I wrote the following C program to find the output for a+++b
#include<stdio.h>
int main()
{
int a=5, b=2;
printf("%d",a+++b);
}
And I’m getting the output as 7 which is correct according to lexical analysis.
Apart from that I wrote a separate program to find the output for a++ +b
#include<stdio.h>
int main()
{
int a=5, b=2;
printf("%d",a++ + b);
}
For the above program again I’m getting output as 7 (which is again correct according to lexical analysis)
But when I wrote a program to print the outputs for both a+++b and a++ +b I’m getting different outputs
#include<stdio.h>
int main()
{
int a=5, b=2;
printf("%d",a+++b);
printf("\n%d",a++ + b);
}
The output is 7 for a+++b (which is correct) and 8 for a++ +b (which is wrong).
Can anyone point out the error in the third program?
>Solution :
a++ is post-fix increment. It evaluates to a and increments the variable a by 1 before the enclosing printf() is called in this case(*).

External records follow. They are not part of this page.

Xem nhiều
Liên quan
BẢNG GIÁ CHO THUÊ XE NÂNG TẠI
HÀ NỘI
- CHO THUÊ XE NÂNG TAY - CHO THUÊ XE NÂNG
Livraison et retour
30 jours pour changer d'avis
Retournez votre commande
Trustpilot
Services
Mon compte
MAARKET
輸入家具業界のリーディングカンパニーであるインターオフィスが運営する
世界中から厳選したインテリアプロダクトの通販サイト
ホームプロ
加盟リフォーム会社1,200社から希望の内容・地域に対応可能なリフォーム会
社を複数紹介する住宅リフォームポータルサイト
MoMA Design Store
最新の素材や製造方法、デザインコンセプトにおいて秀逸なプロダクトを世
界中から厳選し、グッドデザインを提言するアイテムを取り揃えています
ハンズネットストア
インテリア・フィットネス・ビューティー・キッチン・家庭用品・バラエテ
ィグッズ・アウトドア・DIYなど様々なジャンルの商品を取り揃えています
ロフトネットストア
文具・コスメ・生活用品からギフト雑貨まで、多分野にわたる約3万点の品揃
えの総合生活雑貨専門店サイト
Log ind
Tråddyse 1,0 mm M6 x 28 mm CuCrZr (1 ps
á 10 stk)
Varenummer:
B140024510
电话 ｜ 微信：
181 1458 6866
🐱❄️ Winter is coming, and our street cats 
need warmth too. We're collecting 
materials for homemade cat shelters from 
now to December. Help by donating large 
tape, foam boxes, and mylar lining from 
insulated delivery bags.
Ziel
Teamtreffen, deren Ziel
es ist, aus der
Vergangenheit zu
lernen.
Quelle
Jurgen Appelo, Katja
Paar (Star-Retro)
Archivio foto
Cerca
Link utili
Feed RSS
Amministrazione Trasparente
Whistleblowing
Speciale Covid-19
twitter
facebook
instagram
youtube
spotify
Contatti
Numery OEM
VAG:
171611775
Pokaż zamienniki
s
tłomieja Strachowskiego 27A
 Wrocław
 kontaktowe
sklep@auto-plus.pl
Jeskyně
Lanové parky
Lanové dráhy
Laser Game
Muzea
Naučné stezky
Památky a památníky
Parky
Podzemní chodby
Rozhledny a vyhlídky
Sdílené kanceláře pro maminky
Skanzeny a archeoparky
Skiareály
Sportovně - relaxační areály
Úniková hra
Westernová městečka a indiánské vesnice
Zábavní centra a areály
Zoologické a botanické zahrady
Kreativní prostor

So after the first printf() the value of a is 6.
So what do you now expect from the second printf?
Operators like post-fix ++ are expressions (have a value) and instructions (have an effect). They cause endless confusion bugs and undefined behaviour to novices and bite the most seasoned programmers on the ass from time to time.
(*) These operators are useful and have their place but exactly when these operators take effect is complex sometimes counter intuitive and I recommend you don’t use them in complex expressions to begin with or even ever.
They’re a bit of throw back to when compilers didn’t optimise code for you and the programmer had to help!